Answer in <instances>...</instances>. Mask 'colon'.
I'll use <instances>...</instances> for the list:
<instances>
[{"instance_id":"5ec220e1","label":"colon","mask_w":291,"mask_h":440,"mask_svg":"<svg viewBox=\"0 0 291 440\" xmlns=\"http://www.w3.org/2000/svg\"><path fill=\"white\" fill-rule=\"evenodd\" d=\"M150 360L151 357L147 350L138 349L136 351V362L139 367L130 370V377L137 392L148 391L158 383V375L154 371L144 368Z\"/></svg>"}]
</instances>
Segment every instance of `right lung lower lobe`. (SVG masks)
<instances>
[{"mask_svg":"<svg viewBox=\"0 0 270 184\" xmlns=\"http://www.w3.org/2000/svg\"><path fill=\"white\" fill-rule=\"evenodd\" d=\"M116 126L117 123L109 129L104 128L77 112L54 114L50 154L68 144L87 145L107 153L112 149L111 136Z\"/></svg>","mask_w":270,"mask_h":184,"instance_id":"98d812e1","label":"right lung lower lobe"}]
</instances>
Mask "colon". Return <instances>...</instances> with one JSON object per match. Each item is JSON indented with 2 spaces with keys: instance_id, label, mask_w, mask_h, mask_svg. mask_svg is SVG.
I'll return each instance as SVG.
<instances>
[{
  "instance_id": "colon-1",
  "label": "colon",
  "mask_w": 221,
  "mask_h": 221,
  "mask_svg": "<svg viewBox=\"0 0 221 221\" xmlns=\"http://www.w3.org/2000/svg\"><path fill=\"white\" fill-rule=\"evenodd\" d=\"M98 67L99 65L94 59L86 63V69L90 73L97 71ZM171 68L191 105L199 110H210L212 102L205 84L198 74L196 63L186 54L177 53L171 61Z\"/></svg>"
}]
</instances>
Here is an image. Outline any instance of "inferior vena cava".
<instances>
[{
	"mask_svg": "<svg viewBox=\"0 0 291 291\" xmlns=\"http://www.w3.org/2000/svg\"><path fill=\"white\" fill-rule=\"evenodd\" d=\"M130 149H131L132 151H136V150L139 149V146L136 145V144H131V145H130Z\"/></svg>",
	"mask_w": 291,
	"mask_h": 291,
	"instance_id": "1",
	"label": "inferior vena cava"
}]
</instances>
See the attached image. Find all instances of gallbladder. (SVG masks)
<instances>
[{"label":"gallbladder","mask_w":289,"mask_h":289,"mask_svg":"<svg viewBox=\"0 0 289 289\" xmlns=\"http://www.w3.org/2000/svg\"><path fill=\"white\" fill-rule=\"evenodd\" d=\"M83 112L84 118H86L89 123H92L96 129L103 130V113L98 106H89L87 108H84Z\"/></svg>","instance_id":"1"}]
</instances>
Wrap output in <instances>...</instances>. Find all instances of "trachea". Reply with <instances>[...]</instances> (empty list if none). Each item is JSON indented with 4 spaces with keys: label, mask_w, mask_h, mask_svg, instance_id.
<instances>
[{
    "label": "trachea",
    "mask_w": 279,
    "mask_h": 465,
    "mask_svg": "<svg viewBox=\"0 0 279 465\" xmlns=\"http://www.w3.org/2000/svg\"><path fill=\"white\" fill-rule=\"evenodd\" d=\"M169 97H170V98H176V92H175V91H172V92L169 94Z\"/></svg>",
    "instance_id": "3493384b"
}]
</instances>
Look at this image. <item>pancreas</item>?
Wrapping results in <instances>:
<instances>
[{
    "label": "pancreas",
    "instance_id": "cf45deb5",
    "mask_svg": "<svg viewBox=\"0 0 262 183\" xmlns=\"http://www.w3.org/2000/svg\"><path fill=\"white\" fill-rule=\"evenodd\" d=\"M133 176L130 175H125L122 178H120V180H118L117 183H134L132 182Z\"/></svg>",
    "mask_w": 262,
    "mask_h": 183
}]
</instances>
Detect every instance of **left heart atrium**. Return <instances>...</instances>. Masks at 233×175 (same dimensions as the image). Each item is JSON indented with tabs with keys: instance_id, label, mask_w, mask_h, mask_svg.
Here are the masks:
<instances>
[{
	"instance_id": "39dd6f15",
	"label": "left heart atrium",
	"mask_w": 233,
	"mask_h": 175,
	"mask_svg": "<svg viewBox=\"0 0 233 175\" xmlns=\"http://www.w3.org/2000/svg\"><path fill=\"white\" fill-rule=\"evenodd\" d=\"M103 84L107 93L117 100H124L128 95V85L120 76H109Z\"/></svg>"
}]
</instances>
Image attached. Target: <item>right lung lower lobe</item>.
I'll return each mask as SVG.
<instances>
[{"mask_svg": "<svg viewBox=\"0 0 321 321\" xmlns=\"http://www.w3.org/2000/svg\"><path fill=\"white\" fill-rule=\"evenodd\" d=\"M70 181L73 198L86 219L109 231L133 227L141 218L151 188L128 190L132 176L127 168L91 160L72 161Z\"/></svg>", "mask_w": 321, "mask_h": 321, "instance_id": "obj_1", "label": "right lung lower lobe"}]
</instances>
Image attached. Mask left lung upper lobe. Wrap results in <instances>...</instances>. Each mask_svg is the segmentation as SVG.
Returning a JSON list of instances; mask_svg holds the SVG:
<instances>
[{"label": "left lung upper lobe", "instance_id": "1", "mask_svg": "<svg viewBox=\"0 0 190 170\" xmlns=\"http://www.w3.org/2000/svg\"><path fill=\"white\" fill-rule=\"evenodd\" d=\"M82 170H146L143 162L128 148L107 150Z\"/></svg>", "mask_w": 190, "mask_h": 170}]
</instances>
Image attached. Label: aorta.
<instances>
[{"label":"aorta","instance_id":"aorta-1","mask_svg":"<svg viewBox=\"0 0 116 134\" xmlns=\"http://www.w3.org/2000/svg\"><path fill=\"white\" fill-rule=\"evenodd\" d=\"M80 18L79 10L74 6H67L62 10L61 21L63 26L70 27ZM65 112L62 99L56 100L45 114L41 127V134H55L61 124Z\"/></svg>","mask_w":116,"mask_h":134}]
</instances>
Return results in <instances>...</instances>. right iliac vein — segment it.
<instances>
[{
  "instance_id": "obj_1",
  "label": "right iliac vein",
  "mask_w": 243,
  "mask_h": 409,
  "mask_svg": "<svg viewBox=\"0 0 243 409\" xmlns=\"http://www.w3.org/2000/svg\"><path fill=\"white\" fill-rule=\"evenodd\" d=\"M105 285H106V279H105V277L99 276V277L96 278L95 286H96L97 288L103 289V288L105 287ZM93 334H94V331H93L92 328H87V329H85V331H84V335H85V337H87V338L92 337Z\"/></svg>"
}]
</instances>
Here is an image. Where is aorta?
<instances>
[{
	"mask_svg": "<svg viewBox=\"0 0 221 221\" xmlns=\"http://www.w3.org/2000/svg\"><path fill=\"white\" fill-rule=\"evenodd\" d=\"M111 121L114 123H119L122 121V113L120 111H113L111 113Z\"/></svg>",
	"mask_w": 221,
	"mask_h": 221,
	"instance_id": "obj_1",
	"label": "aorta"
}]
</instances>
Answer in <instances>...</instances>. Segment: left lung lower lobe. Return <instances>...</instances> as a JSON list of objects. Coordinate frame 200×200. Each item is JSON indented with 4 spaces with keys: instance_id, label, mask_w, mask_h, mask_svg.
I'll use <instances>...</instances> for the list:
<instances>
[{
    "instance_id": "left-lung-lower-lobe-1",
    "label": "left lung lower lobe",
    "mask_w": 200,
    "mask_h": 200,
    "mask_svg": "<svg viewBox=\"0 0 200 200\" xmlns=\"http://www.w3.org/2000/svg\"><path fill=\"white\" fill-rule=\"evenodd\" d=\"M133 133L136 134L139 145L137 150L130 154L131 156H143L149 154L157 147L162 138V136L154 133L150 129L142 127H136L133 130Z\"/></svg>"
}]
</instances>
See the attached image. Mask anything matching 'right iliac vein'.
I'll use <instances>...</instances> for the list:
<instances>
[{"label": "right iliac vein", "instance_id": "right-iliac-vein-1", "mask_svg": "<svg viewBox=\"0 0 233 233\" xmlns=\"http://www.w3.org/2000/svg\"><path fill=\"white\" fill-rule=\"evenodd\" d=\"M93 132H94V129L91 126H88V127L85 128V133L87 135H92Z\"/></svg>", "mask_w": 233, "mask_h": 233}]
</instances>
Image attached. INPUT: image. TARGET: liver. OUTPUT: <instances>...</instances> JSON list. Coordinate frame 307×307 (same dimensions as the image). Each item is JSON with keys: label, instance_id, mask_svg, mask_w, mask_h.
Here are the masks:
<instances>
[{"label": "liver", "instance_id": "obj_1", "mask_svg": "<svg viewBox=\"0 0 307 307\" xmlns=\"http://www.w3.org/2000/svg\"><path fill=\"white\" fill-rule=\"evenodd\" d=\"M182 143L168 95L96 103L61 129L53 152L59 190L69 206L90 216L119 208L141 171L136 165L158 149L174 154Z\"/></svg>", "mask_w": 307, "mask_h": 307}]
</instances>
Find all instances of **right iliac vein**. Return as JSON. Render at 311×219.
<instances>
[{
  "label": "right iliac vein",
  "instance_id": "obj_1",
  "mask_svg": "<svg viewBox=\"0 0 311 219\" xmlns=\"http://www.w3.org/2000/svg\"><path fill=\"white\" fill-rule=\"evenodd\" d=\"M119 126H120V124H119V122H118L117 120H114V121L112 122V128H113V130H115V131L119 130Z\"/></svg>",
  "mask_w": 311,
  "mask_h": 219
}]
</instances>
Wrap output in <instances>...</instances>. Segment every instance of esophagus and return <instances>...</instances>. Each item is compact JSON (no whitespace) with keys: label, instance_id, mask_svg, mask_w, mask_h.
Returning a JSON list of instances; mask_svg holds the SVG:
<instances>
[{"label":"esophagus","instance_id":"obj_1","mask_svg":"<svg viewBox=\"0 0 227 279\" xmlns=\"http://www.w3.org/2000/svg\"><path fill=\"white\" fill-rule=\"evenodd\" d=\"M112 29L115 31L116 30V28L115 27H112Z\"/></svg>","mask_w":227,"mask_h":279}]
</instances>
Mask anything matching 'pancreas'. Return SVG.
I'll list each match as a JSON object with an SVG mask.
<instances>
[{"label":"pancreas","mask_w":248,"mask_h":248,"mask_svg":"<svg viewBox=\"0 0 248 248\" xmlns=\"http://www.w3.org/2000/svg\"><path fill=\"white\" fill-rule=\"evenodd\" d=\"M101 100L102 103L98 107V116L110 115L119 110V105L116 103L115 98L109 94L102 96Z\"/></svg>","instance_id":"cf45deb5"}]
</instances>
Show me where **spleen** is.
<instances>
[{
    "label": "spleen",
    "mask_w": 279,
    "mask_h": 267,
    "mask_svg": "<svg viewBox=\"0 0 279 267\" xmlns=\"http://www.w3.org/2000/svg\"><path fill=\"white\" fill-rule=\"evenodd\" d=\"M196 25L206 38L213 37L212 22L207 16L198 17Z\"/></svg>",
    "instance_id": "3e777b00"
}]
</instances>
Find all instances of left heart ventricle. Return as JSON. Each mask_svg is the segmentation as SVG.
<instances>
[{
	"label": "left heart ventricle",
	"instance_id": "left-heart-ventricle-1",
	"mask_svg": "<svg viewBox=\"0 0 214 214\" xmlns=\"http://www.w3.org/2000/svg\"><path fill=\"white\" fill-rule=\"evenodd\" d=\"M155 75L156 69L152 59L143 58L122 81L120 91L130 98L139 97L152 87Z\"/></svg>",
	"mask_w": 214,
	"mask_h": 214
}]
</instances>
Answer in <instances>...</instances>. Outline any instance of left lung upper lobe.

**Task to complete**
From the line with "Show me where **spleen** is." to the final line of the entries above, return every line exactly as written.

**Response to the task**
Show me where **spleen** is.
<instances>
[{
    "label": "spleen",
    "mask_w": 279,
    "mask_h": 267,
    "mask_svg": "<svg viewBox=\"0 0 279 267\" xmlns=\"http://www.w3.org/2000/svg\"><path fill=\"white\" fill-rule=\"evenodd\" d=\"M196 25L206 38L213 37L212 22L207 16L198 17Z\"/></svg>",
    "instance_id": "3e777b00"
}]
</instances>
Find all instances of left heart ventricle. Return as JSON. Each mask_svg is the segmentation as SVG.
<instances>
[{
	"label": "left heart ventricle",
	"instance_id": "left-heart-ventricle-1",
	"mask_svg": "<svg viewBox=\"0 0 214 214\" xmlns=\"http://www.w3.org/2000/svg\"><path fill=\"white\" fill-rule=\"evenodd\" d=\"M155 75L156 69L152 59L143 58L122 81L120 91L130 98L139 97L152 87Z\"/></svg>",
	"mask_w": 214,
	"mask_h": 214
}]
</instances>
Answer in <instances>...</instances>. Outline any instance of left lung upper lobe.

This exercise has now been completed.